Exporting to a fixed length FF with varying record lengths

  • I have two tables in SQL Server 2005 - header and detail. Every document will have exactly one header row and one to many detail rows. The two tables have different sets of columns, but each has a document number column. So if there are two documents in the db, what I need to end up with is a fixed length ff with CR/LF for a row delimiter. The first line in the file should be document #1 header, followed by doc#1 detail lines, doc#2 header, and finally doc#2 detail lines. The total length of the header row will be different than the length of the detail row - the sum of the header columns is 100 chars, and detail is for example 150.

    I've tried two OLE DB Sources, sorted by document number, into a Merge and a FF Destination, but am not having any luck. Any thoughts?

  • Is it the sorting, or the physical output that's failing?

  • I'm not quite sure how to get the output to be fixed length. I started by generating comma delimited output as described here:

    http://vsteamsystemcentral.com/cs21/blogs/steve_fibich/archive/2007/09/25/multi-record-formated-flat-file-with-

    ssis.aspx

    where you create a single derived column that contains all of your data, commas and all. That was working fine, but the requirements changed and now I need fixed length output. The method above is really the only experience I have in this area, and I wasn't sure how to shoehorn (cleanly) the fixed length requirement into that solution. I believe there is a monster SQL statement that would include adding pad chars and trimming each column, but I wanted to avoid that if at all possible.

  • You might be able to accomplish this using a script component in your data flow which finds the length of the longest output line, then pads all of the others with a FOR loop.

  • But I need the output lines to have fixed length columns. So if the Header columns total 125 characters, each header line in the output file needs to be 125 characters long, with every column padded to its particular length.

    Column 1 will always be positions 1-x, column 2 is positions x+1 to y, etc...

  • If you don't want to use BCP with a format file (absolutely the fastest), then something like this is probably in order... brute force 😉

    USE AdventureWorks

    GO

    SELECT STR(SalesPersonID,3)

    + STR(ISNULL(TerritoryID,0),2)

    + STR(ISNULL(SalesQuota,0),8,2)

    + STR(ISNULL(Bonus,0),7,2)

    + STR(ISNULL(SalesYtd,0),12,2)

    + STR(ISNULL(SalesLastYear,0),14,4)

    + CONVERT(CHAR(8),ModifiedDate,112)

    FROM Sales.SalesPerson

    --Jeff Moden


    RBAR is pronounced "ree-bar" and is a "Modenism" for Row-By-Agonizing-Row.
    First step towards the paradigm shift of writing Set Based code:
    ________Stop thinking about what you want to do to a ROW... think, instead, of what you want to do to a COLUMN.

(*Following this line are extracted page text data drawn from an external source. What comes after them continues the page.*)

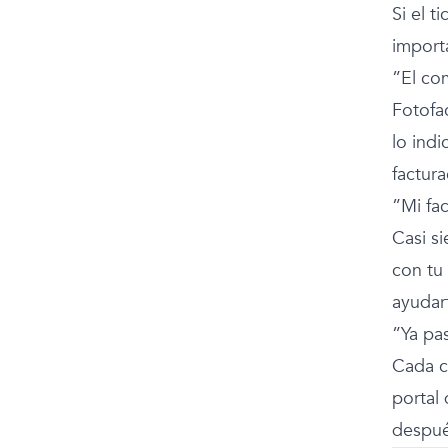
Si el t
import
”El co
Fotofac
lo ind
factura
”Mi fac
Casi s
con tu 
ayudar
”Ya pa
Cada co
portal
despué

    Change is inevitable... Change for the better is not.


    Helpful Links:
    How to post code problems
    How to Post Performance Problems
    Create a Tally Function (fnTally)

  • having had to do this in the past you have two choices.

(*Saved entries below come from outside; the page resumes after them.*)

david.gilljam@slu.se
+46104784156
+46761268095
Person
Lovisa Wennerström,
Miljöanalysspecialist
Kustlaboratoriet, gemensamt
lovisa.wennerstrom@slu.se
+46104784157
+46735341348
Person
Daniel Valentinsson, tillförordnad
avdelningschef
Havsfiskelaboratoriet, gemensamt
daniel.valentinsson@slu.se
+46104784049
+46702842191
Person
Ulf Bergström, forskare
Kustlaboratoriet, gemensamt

    Use all the pads and trims and various other things your trying to avoid doing or

    build a separate application to perform this task.

    There is no inbuilt function of SQL Server (that I've ever found) that will output a fixed width file with differing record lengths.

  • Thanks Nick,

    I appreciate the word from the school of been there, done that! I am going to try again to push for a comma delimited solution out of SS and another step in the workflow to handle the delimited -> fixed length issue.

    Mike

  • By the way... there shouldn't be a header on fixed width output...

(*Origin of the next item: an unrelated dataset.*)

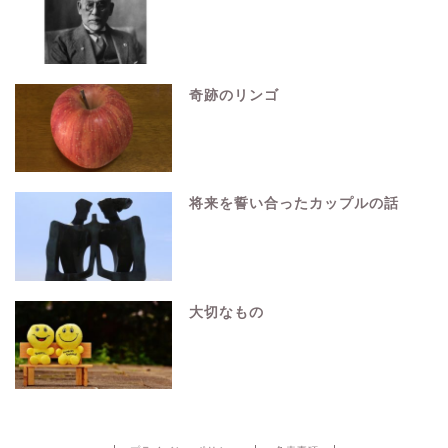
奇跡のリンゴ
将来を誓い合ったカップルの話
大切なもの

    ... and, contrary to what's been said, BCP makes a nice fixed width output if you use a format file.

    --Jeff Moden


    RBAR is pronounced "ree-bar" and is a "Modenism" for Row-By-Agonizing-Row.
    First step towards the paradigm shift of writing Set Based code:
    ________Stop thinking about what you want to do to a ROW... think, instead, of what you want to do to a COLUMN.

    Change is inevitable... Change for the better is not.


    Helpful Links:
    How to post code problems
    How to Post Performance Problems
    Create a Tally Function (fnTally)

  • By the way... there shouldn't be a header on fixed width output...

    That depends (as per everything).

    When you have logical files within a physical file, or if you prefer, batches within a file, then you need some way of separating these. Headers/Footers are great for this purpose. Headers/Footers are also used to convey information about the complete batch and validations, when they can be separated by time (I come across this time and time again in the finance world where it is possible to be working with systems and structures more than 40 years old).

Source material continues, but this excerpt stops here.